As experienced in several previous posts (i.e., #527, #323), I have quite a complex hierarchical model and have had trouble achieving convergence for non-decision time (the distribution runs up against a ceiling). One of the workarounds I am trying is to use variational inference instead.

When I run VI, even for long periods of time, I see that the loss is stuck at a very high value (~200k). Running a posterior predictive check also reveals opposite behavior for observed and predicted RT.

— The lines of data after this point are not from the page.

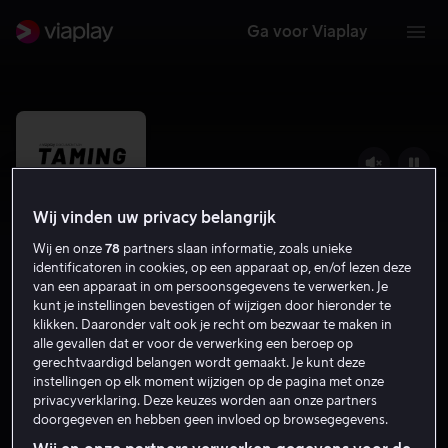
Ga voor Viaplay
Wij vinden uw privacy belangrijk
Wij en onze
78
partners slaan informatie, zoals unieke
identificatoren in cookies, op een apparaat op, en/of lezen deze
van een apparaat in om persoonsgegevens te verwerken. Je
kunt je instellingen bevestigen of wijzigen door hieronder te
klikken. Daaronder valt ook je recht om bezwaar te maken in
alle gevallen dat er voor de verwerking een beroep op
Taming Speed
gerechtvaardigd belangen wordt gemaakt. Je kunt deze
instellingen op elk moment wijzigen op de pagina met onze
Sportdocumentaires
Documentaire
2022
1 u 5 min
privacyverklaring. Deze keuzes worden aan onze partners
12
doorgegeven en hebben geen invloed op browsegegevens.
HD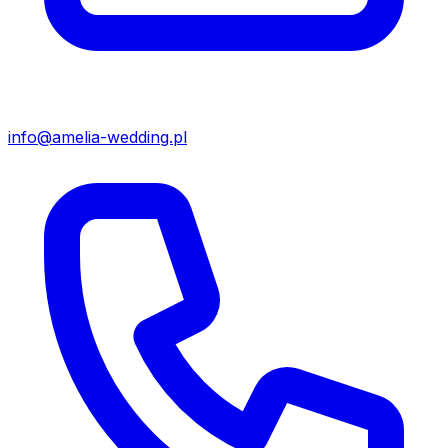
info@amelia-wedding.pl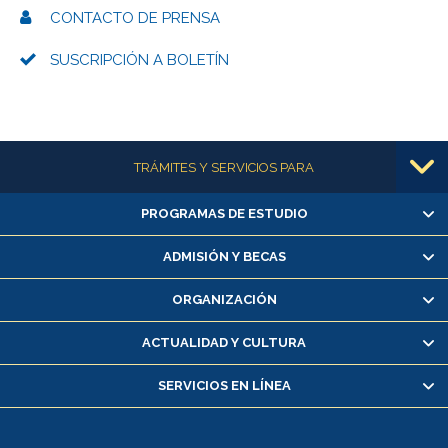
CONTACTO DE PRENSA
SUSCRIPCIÓN A BOLETÍN
Más información
TRÁMITES Y SERVICIOS PARA
PROGRAMAS DE ESTUDIO
Alumnas/os y exalumnas/os
Matrícula en línea
ADMISIÓN Y BECAS
Inscripción y cambio de asignaturas
ORGANIZACIÓN
Consulta y certificado de notas
Certificado de alumno regular
ACTUALIDAD Y CULTURA
Servicio médico y dental
SERVICIOS EN LÍNEA
Pago de arancel y crédito alumnos
Pago de arancel y crédito exalumnos
Certificado de títulos y grados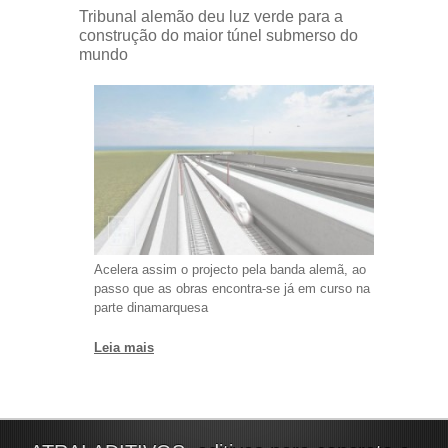
Tribunal alemão deu luz verde para a
construção do maior túnel submerso do
mundo
Acelera assim o projecto pela banda alemã, ao
passo que as obras encontra-se já em curso na
parte dinamarquesa
Leia mais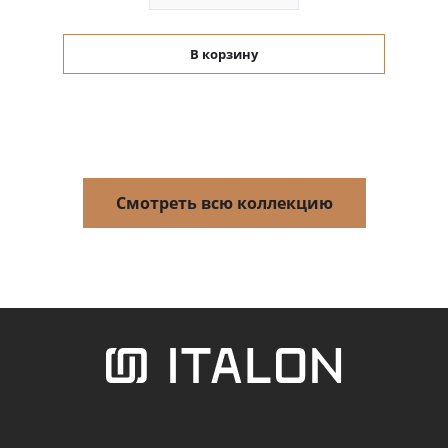
В корзину
Смотреть всю коллекцию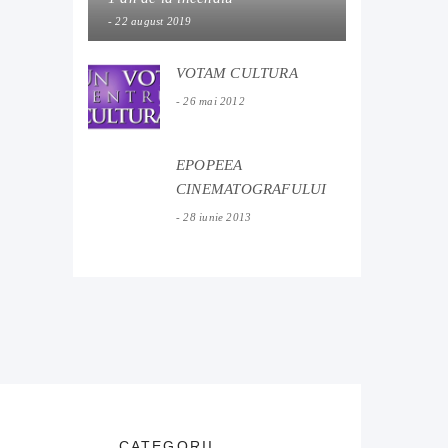
22 august 2019
VOTAM CULTURA
26 mai 2012
EPOPEEA
CINEMATOGRAFULUI
TRANSILVANIA
28 iunie 2013
CATEGORII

My questions are: Is it worth it to continue pursuing VI in this case? If so, are there ways to improve optimization and/or efficiency? Or might there be better alternatives to this approach?

Thank you for this great package!

HSSM v 0.2.4

param_t = {
'name' : 't',
'formula' : 't ~ 1',
'prior' : {
'Intercept' : {"name": "Gamma", "mu": 0.15, 'sigma': 0.13, 'initval':0.01},
},
'bounds' : (0, 2),

When using NUTS:

And a posterior predictive plot of:

When using VI:

(from the tutorial)
with model_6.pymc_model:
advi = pm.FullRankADVI()

start = model_6.pymc_model.initial_point()
vars_dict = {var.name: var for var in model_6.pymc_model.continuous_value_vars}
x0 = DictToArrayBijection.map(
{var_name: value for var_name, value in start.items() if var_name in vars_dict}
)

tracker = pm.callbacks.Tracker(
mean=lambda: DictToArrayBijection.rmap(
RaveledVars(advi.approx.mean.eval(), x0.point_map_info), start
),
std=lambda: DictToArrayBijection.rmap(
RaveledVars(advi.approx.std.eval(), x0.point_map_info), start
),
)

approx = advi.fit(n=1000000, callbacks=[tracker])
vi_posterior_samples = approx.sample(1000)

A "t" posterior of:

And the posterior predictive plot:

frankmj · 2025-02-13T18:52:18Z

frankmj
Feb 13, 2025
Maintainer

The VI loss looks like it hasn't stabilized. Can you try reducing the learning rate ? (e.g. to .01 or .001) it may be just adapting too much between iterations

…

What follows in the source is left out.